Wheat also had a statistically significant negative relationship with sorghum, even though U.S. acres of both crops have declined. This finding might be due to random chance. On the other hand, a negative correlation is consistent with the growth in U.S. production of animals and animal products, which implies the need for more feed grain acres. Sorghum and wheat are grown in drier agriclimates, but sorghum is primarily a livestock feed grain, while wheat in the U.S. is primarily a human food grain.

Only corn and soybeans have a positive correlation that is significant with 95% statistical confidence, underscoring the intertwined relationship of these two crops in modern agriculture.

Discussion

Since 1990:

  • Corn and soybeans have become the foundational crops of modern agriculture, as acres increase.
  • Hay and wheat have become legacy large-acreage field crops, as acres decline.
  • Other 1990 program crops have declined and become increasingly concentrated in a few states.

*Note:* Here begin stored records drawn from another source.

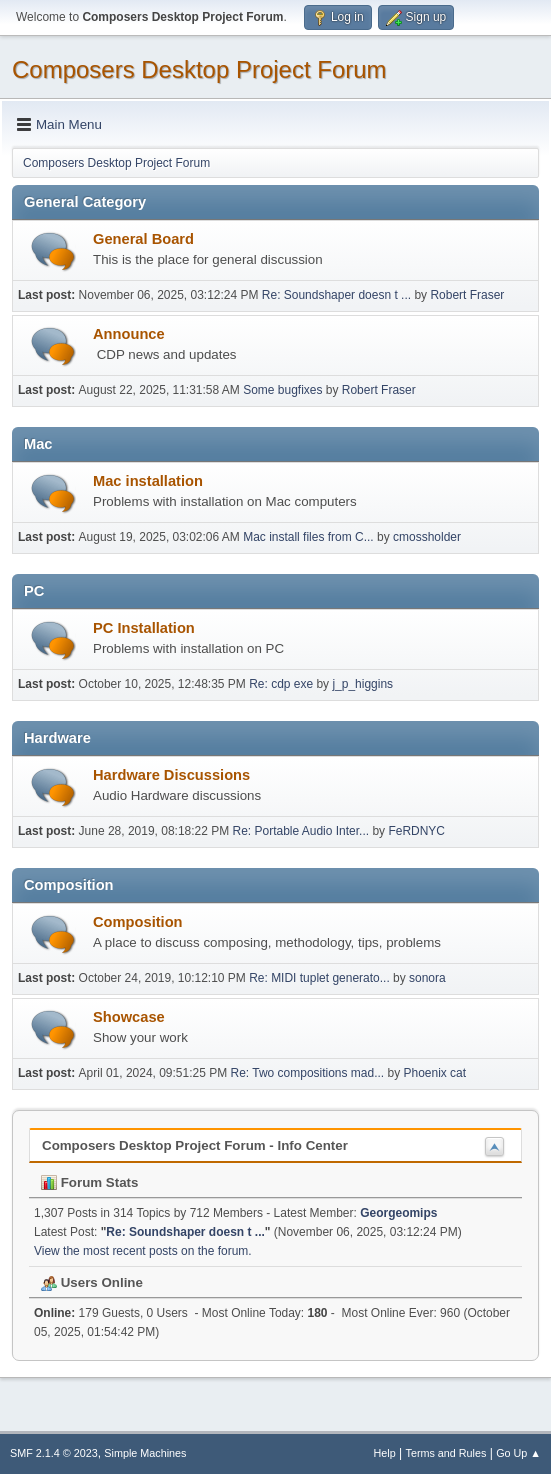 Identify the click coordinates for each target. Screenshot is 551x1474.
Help (385, 1453)
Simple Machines (145, 1453)
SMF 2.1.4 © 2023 (54, 1453)
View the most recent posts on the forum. (143, 1251)
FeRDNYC (416, 831)
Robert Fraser (467, 295)
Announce (129, 334)
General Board (143, 239)
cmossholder (427, 537)
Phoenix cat (434, 1073)
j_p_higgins (362, 684)
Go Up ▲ (518, 1453)
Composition (138, 922)
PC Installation (144, 628)
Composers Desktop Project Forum (199, 69)
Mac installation (148, 481)
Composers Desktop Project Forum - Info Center (195, 1145)
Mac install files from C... (308, 537)
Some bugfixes (282, 390)
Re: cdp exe (281, 684)
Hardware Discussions (171, 775)
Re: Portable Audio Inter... (301, 831)
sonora (427, 978)
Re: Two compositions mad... (308, 1073)
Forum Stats (89, 1182)
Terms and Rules (446, 1453)
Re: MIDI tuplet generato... (319, 978)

Oats are an outlier. Of the 10 crops in this study, acres declined the most (minus-67%) but remain geographically dispersed. Lack of geographical concentration is likely a key reason oats consistently receive some of the lowest payments from commodity programs, despite being a historically important crop (see Farmdoc Daily of June 17, 2020). Geographical concentration of smaller-acreage crops increases the likelihood that congressional champions exist.

Data Note 1

Principal crops are barley, canola, chickpeas, corn, cotton, dry edible beans, hay, oats, peanuts, potatoes, proso millet, rice, rye, sorghum, soybeans, sugar beets, sugarcane, sunflower, tobacco, and wheat. Harvested acres are used for hay, sugarcane, and tobacco. Acres include acres of unharvested small grains planted as cover crops and double–cropped acres.